# Graph RAG Document Analyzer - Exploration Notebook

This notebook is for exploring and testing the Graph RAG functionality interactively.

## 1. Setup and Imports

In [None]:
# Add src to path for imports
import sys
import os
sys.path.append('../src')

# Load environment variables
from dotenv import load_dotenv
load_dotenv('../.env')

# Core imports
from loader import DocumentLoader
from graph_builder import get_graph_connection, GraphBuilder
from chains import create_graph_rag_chain

print("✅ Setup complete!")

## 2. Document Loading and Chunking

In [None]:
# Load a sample document
# Replace with your actual PDF path
document_path = "../data/sample_document.pdf"  # Update this path

# Check if file exists
if os.path.exists(document_path):
    loader = DocumentLoader(chunk_size=1000, chunk_overlap=200)
    chunks = loader.load_and_chunk_document(document_path)
    
    # Get document statistics
    stats = loader.get_document_stats(chunks)
    print(f"Document loaded successfully!")
    print(f"Total chunks: {stats['total_chunks']}")
    print(f"Total characters: {stats['total_chars']}")
    print(f"Average chunk size: {stats['avg_chunk_size']}")
    print(f"Source pages: {stats['source_pages']}")
    
    # Show first chunk
    print("\n--- First Chunk Preview ---")
    print(chunks[0].page_content[:500] + "...")
    print(f"\nChunk metadata: {chunks[0].metadata}")
    
else:
    print(f"❌ Document not found at {document_path}")
    print("Please add a PDF file to the data/ directory and update the path above.")

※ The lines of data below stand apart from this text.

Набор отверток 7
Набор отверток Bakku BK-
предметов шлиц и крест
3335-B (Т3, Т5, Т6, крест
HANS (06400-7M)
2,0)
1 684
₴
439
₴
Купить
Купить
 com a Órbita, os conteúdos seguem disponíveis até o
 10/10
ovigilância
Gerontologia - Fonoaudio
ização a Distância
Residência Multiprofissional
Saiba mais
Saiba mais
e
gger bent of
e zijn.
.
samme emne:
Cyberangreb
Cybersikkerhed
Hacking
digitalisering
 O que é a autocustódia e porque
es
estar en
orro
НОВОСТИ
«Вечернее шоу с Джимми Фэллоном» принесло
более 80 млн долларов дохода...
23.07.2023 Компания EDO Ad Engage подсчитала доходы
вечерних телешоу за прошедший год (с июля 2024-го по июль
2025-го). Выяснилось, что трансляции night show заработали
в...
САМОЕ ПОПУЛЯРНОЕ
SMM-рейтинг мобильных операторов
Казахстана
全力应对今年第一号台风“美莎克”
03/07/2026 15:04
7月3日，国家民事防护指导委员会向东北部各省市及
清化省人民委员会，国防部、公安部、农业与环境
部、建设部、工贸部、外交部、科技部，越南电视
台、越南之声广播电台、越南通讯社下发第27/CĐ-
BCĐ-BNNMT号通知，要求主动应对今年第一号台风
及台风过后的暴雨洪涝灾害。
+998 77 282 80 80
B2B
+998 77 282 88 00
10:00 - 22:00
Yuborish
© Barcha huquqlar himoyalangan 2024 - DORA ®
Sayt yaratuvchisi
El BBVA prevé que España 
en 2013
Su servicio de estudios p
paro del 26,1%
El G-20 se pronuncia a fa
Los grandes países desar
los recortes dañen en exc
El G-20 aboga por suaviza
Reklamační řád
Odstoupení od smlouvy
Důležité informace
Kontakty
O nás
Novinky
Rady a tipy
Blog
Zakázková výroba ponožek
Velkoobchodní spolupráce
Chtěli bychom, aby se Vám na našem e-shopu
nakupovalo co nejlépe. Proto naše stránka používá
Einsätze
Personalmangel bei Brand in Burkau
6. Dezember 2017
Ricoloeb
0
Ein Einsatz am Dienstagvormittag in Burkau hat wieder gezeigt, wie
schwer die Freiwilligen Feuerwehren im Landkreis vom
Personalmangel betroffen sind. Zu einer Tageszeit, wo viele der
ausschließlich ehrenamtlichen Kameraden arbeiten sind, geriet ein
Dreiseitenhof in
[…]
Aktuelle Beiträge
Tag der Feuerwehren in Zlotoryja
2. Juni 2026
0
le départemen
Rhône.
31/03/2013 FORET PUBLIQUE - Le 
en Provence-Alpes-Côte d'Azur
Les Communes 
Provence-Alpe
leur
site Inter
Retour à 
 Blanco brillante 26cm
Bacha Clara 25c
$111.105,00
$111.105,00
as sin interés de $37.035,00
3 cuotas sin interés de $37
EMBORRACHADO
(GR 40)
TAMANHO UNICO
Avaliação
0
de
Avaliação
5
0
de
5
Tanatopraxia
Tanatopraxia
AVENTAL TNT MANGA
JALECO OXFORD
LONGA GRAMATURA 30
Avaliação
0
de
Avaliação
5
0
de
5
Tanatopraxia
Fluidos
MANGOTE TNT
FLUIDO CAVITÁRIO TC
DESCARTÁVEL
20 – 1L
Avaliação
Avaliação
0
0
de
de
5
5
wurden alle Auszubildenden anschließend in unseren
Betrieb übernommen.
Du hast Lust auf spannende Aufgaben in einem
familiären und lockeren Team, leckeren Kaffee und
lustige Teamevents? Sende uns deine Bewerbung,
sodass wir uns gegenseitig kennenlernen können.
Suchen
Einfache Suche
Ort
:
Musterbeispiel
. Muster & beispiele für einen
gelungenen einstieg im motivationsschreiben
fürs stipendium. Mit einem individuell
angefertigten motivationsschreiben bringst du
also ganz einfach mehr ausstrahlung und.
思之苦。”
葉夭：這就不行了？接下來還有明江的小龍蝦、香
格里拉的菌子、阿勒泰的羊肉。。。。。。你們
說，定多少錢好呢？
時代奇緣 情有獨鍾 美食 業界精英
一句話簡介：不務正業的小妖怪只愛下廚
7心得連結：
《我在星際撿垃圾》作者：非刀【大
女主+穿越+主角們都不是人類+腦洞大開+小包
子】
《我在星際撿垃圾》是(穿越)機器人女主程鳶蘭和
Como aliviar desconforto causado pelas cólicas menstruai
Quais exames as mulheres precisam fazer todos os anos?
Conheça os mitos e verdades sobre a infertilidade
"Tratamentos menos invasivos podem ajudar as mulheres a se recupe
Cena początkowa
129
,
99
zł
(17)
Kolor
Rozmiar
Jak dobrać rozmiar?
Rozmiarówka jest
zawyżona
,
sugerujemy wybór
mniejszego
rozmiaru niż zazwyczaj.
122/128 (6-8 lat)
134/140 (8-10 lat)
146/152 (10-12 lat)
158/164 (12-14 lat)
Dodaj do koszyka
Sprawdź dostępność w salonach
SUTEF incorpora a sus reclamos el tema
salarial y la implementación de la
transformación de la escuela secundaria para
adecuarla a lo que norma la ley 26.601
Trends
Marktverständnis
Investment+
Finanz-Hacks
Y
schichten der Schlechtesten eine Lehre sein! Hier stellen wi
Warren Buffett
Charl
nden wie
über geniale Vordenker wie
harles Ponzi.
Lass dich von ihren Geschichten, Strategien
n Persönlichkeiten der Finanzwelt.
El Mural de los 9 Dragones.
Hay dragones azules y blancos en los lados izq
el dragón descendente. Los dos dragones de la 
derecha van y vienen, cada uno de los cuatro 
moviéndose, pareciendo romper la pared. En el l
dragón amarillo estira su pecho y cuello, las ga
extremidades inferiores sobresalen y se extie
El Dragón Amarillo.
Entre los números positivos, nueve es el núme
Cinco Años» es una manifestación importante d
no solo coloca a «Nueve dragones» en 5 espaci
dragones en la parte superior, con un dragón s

## 3. Graph Database Connection

In [None]:
# Test graph database connection
try:
    graph_connection = get_graph_connection()
    print("✅ Successfully connected to Neo4j!")
    
    # Get current schema
    schema = graph_connection.get_schema()
    print(f"\nCurrent schema:")
    print(f"Node labels: {schema['node_labels']}")
    print(f"Relationships: {schema['relationships']}")
    print(f"Properties: {schema['properties']}")
    
except Exception as e:
    print(f"❌ Graph connection failed: {e}")
    print("Please ensure Neo4j is running and credentials are correct in .env file")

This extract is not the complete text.